Subject: Re: Pause for keystroke
From: Erik Naggum <erik@naggum.net>
Date: Sat, 06 Oct 2001 13:19:20 GMT
Newsgroups: comp.lang.lisp
Message-ID: <3211363159251860@naggum.net>

* Andras Simon
| And what if you want to read (as opposed to read-line) something, but
| newline is OK, too? I'm asking this because I'm slightly irritated by
| having to type something to CMUCL's toplevel in order to get back the
| prompt if the previous output wasn't terminated by a newline.

  This is not a trivial problem, unfortunately.  The most appropriate way
  to read Common Lisp input from an untrusted source is to obey the rules
  of the source, and if that is lines instead of expressions, you need to
  work with prompts and various forms of input editing.  E.g., it would be
  nice if the prompt could contain an indication of unclosed delimiters, as
  well as some way to discard the unfinished form.  The only time it is
  appropriate to call the function read directly is when you "know" that
  the source will contain a Common Lisp expression, or, in other words,
  when you are prepared to deal with errors coming from violating that
  knowledge.  (This is why it is a very good idea to use Emacs interfaces
  to Common Lisp environments.)

  E.g., if you want to read interactive user input, I think the appropriate
  way to do this is to collect a syntactically valid form first, _then_
  process it.  Many input processors tend to be built around the assumption
  that it is easier to backtrack than to validate before processing.  Much
  of the parsing literature that exists unquestioningly _assumes_ that the
  _only_ way to get any match at all is to confuse the validation and
  parsing processes.  This is in part caused by the largely unfounded
  belief in context-free grammars, which has many strongly appealing
  theoretical aspects, but also a large number of negative human factors
  that detract from readability and processability.  (The influence of
  these bad theories on the retarded notion of "ambiguity" in SGML/XML/etc
  has caused a large increase in the cost of designing document types and
  applications, not the least that of educating/training/hurting developers
  and users alike so they stop wanting something completely reasonable.)

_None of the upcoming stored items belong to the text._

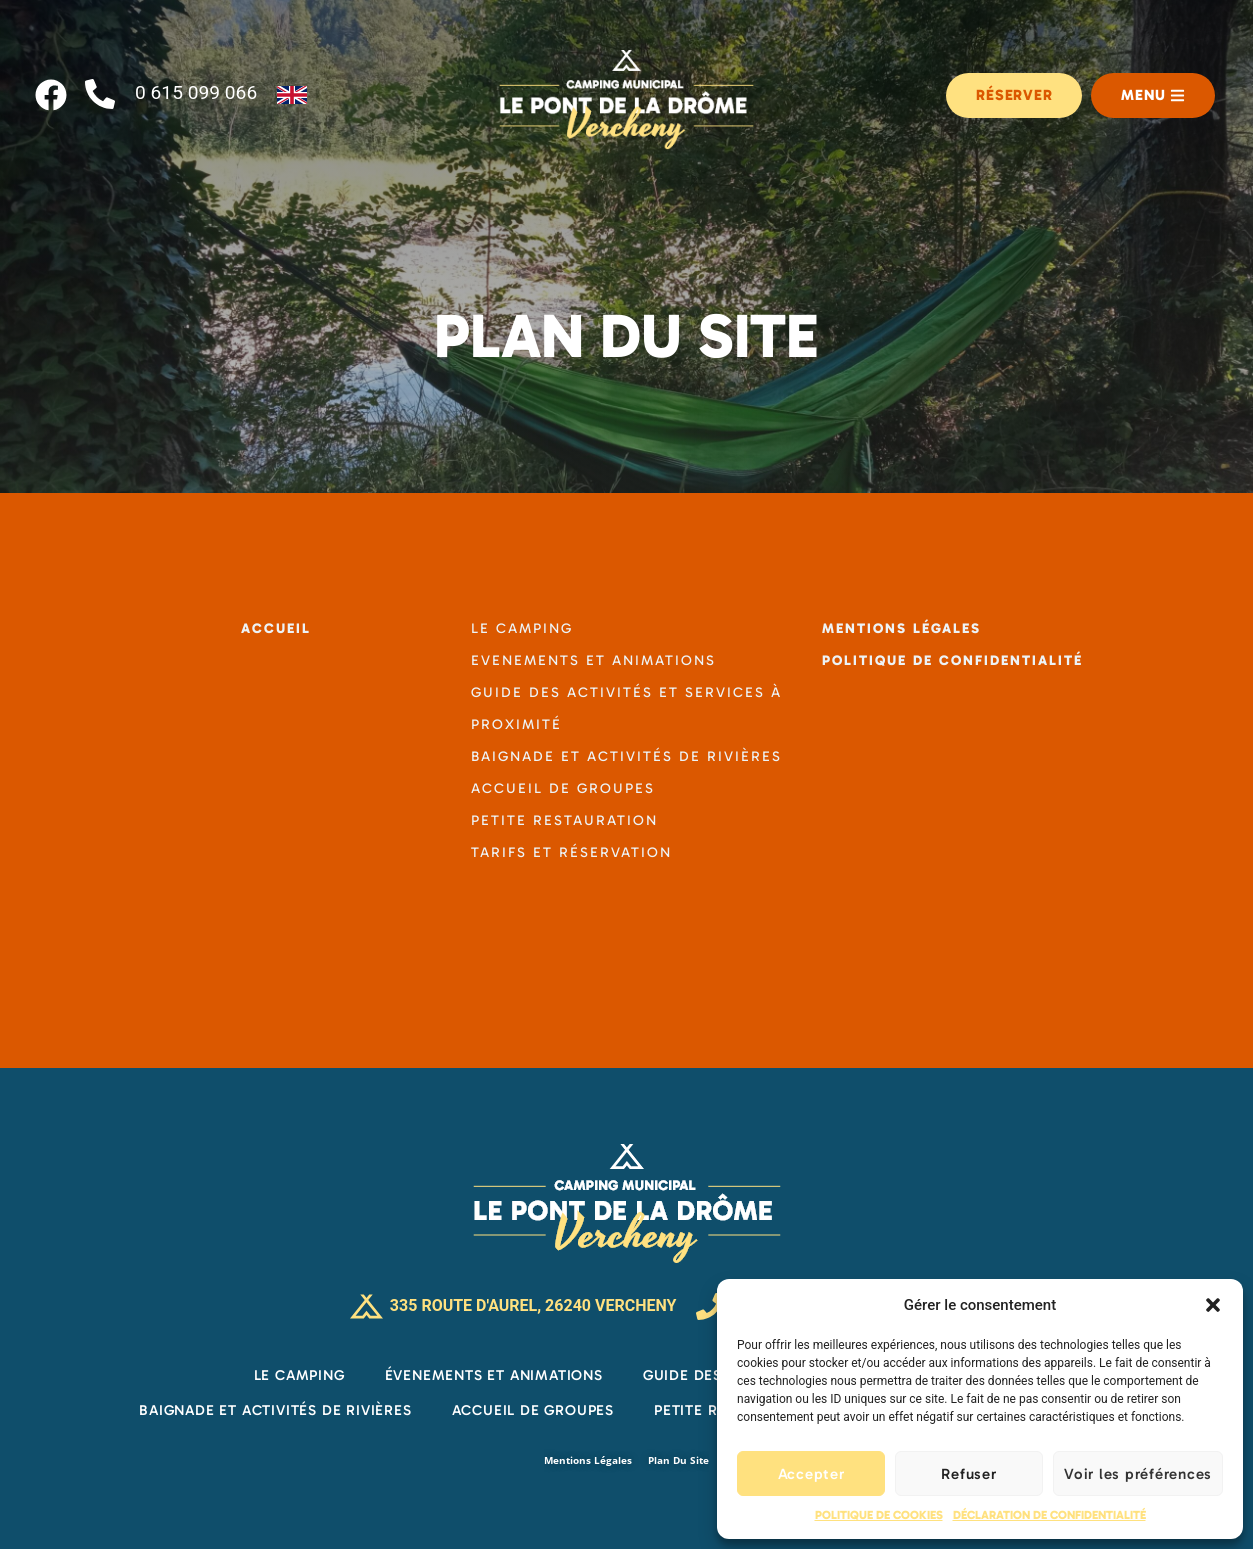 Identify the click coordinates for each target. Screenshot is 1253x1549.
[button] (1213, 1305)
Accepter (811, 1474)
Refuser (968, 1474)
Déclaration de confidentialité (1049, 1515)
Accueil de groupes (533, 1410)
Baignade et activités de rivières (275, 1410)
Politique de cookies (879, 1515)
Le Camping (299, 1375)
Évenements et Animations (494, 1375)
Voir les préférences (1138, 1474) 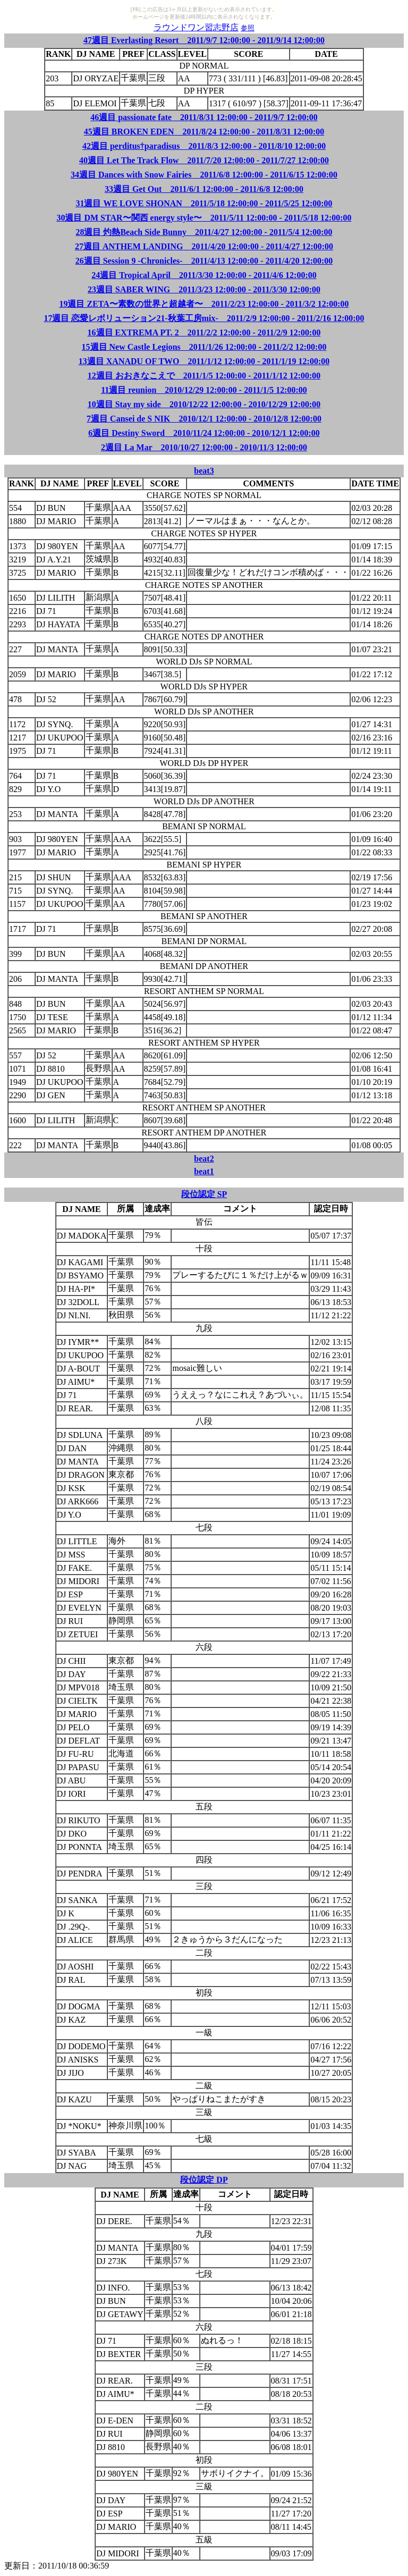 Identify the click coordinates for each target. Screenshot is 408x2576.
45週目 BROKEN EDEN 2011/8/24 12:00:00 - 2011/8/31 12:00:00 (204, 131)
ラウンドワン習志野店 (196, 27)
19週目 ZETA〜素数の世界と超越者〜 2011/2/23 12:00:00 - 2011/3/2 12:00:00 (203, 303)
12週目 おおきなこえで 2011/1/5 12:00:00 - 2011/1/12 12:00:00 (204, 375)
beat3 (204, 470)
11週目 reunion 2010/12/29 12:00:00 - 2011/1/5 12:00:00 (204, 389)
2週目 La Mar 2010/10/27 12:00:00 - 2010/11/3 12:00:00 (204, 447)
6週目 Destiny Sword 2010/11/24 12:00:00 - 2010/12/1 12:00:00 (204, 432)
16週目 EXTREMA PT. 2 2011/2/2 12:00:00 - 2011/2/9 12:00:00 (204, 332)
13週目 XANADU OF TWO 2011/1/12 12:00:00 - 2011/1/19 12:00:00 (204, 361)
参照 (247, 28)
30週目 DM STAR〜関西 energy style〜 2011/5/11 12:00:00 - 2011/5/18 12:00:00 (203, 217)
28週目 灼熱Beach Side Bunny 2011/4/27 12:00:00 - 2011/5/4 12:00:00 (203, 232)
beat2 (204, 1158)
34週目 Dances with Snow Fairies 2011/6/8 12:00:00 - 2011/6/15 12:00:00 (204, 174)
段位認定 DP (203, 2179)
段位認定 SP (204, 1194)
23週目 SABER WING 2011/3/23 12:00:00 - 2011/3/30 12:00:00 (204, 289)
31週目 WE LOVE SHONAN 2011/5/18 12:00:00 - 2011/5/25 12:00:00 (203, 203)
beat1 (204, 1171)
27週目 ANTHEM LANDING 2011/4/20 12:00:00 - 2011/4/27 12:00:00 (204, 246)
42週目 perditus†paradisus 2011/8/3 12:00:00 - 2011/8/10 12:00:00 (204, 145)
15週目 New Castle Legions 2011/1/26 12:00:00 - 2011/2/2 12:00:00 (204, 346)
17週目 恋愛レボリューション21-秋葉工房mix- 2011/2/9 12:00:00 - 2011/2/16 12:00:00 (204, 318)
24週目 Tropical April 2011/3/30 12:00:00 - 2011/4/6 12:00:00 (203, 275)
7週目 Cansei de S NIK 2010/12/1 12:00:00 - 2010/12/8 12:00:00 (204, 418)
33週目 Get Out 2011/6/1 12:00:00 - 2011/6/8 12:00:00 (204, 188)
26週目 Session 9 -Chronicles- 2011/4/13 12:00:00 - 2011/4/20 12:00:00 (204, 260)
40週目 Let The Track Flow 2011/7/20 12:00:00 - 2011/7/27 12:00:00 (204, 160)
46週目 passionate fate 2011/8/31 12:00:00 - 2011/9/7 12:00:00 (204, 117)
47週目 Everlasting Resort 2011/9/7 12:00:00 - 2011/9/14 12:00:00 (204, 40)
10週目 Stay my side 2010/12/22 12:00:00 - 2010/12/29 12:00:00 (204, 404)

  Part of the problem of this mode of thinking is that most streams are
  very naively implemented one-pass structures.  E.g., if you want to
  collect a line of input, you copy characters from the stream (buffer) to
  some (other) buffer while looking for a line terminator character.  If
  you could instead push a "mark" on the stream (buffer), tell the stream
  to skip characters until a line terminator was seen, and return with it,
  you could extract the portion of the buffer from the mark until the
  current position, if you needed to: it should also be possible to refer
  to the characters in the stream buffer via a displaced array.  Naturally,
  the simple-minded single-buffer approach to buffering input and output is
  also at fault.  As long as you refill the same buffer with new data, you
  cannot work with buffer marks.  (Neither can you ask the operating system
  to kindly pre-fill the next buffer while you are doing something else, so
  you end up with a _guessing_ operating system and completely unnecessary
  delays at the buffer edges.)  Designing an SGML entity manager and parser
  around these ideas (in 1993-1994) caused a dramatic 5-fold speed increase
  over the naive C stream implementation.

  So much interesting work remains in the Common Lisp reader if one wants
  to support a better interactive environment, and that includes _much_
  better error recovery when reading Common Lisp files that have not been
  produced by a competent expression-oriented environment like Emacs with
  an intelligent user.  The common way of de-coupling the input processing
  from the "terminal" also leaves much to be desired.  Those who remember
  TOPS-20's command line processor will know what I mean and miss, but
  others may need to have several layers of blinders removed after only
  having been exposed to the ultra-primitive Microsoft command line and
  only somewhat better Unix command line, especially if they think that GNU
  readline is an improvement.  A typewriter remain a typewriter no matter
  how much chrome you add to it, and Unix even has an error message to tell
  you that you have violated its assumptions: "ENOTTY -- Not a typewriter".
  Unfortunately, nigh the whole world is now duped into thinking that silly
  fill-in forms on web pages is the way to do user interfaces.  It is not
  unlikely that this is a sort of improvement over the typewriter, but that
  is about all there is to it.

///